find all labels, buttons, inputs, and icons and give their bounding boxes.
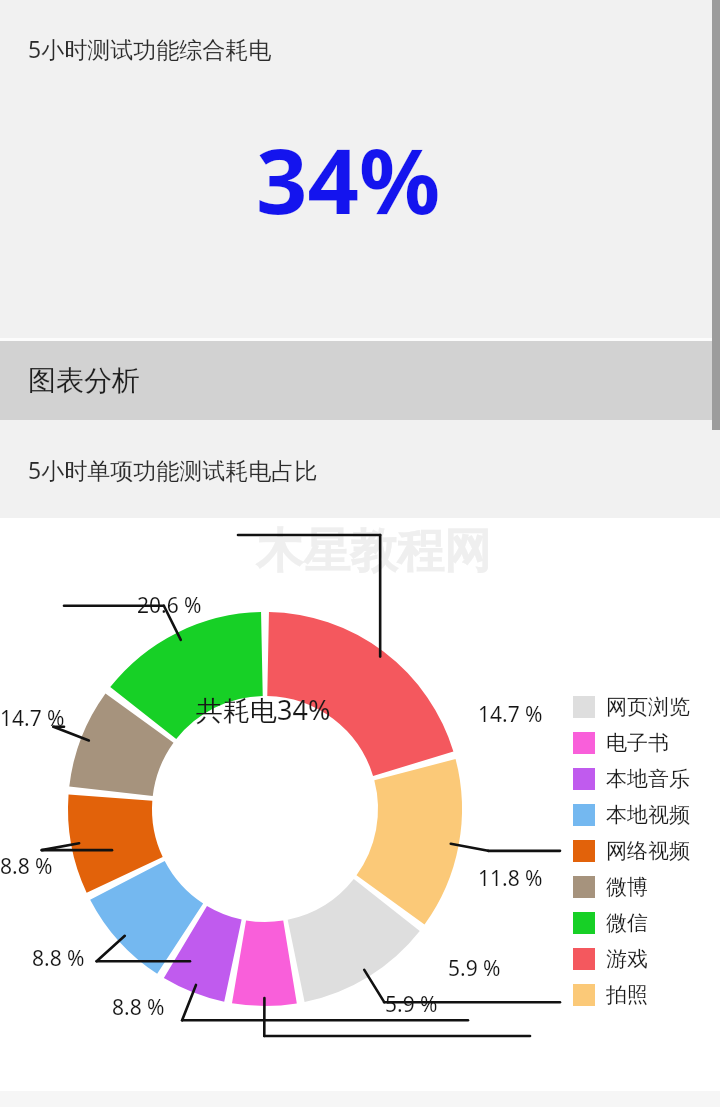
staticText: 图表分析 (28, 363, 140, 398)
staticText: 5.9 % (385, 990, 438, 1019)
button[interactable]: 5小时测试功能综合耗电 (0, 0, 720, 338)
button[interactable]: 网页浏览 (573, 689, 690, 725)
staticText: 8.8 % (112, 993, 165, 1022)
staticText: 11.8 % (478, 864, 543, 893)
staticText: 拍照 (606, 982, 648, 1008)
staticText: 5小时单项功能测试耗电占比 (28, 454, 318, 485)
staticText: 本地音乐 (606, 766, 690, 792)
staticText: 8.8 % (0, 852, 53, 881)
button[interactable]: 微信 (573, 905, 648, 941)
staticText: 14.7 % (0, 704, 65, 733)
staticText: 网络视频 (606, 838, 690, 864)
staticText: 5小时测试功能综合耗电 (28, 33, 272, 64)
staticText: 5.9 % (448, 954, 501, 983)
button[interactable]: 5小时单项功能测试耗电占比 (0, 420, 720, 518)
staticText: 14.7 % (478, 700, 543, 729)
staticText: 本地视频 (606, 802, 690, 828)
staticText: 电子书 (606, 730, 669, 756)
button[interactable]: 拍照 (573, 977, 648, 1013)
staticText: 木星教程网 (256, 522, 491, 581)
button[interactable]: 微博 (573, 869, 648, 905)
button[interactable]: 游戏 (573, 941, 648, 977)
staticText: 网页浏览 (606, 694, 690, 720)
staticText: 8.8 % (32, 944, 85, 973)
button[interactable]: 图表分析 (0, 341, 720, 420)
staticText: 共耗电34% (196, 691, 331, 728)
staticText: 游戏 (606, 946, 648, 972)
staticText: 微博 (606, 874, 648, 900)
staticText: 20.6 % (137, 591, 202, 620)
staticText: 微信 (606, 910, 648, 936)
staticText: 34% (256, 118, 441, 241)
button[interactable]: 电子书 (573, 725, 669, 761)
button[interactable]: 本地视频 (573, 797, 690, 833)
button[interactable]: 本地音乐 (573, 761, 690, 797)
button[interactable]: 网络视频 (573, 833, 690, 869)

• **What this task involves**:
Scan the material above. Copy each line that holds the word "网络视频".

• **Solution to this exercise**:
staticText: 网络视频 (606, 838, 690, 864)
button[interactable]: 网络视频 (573, 833, 690, 869)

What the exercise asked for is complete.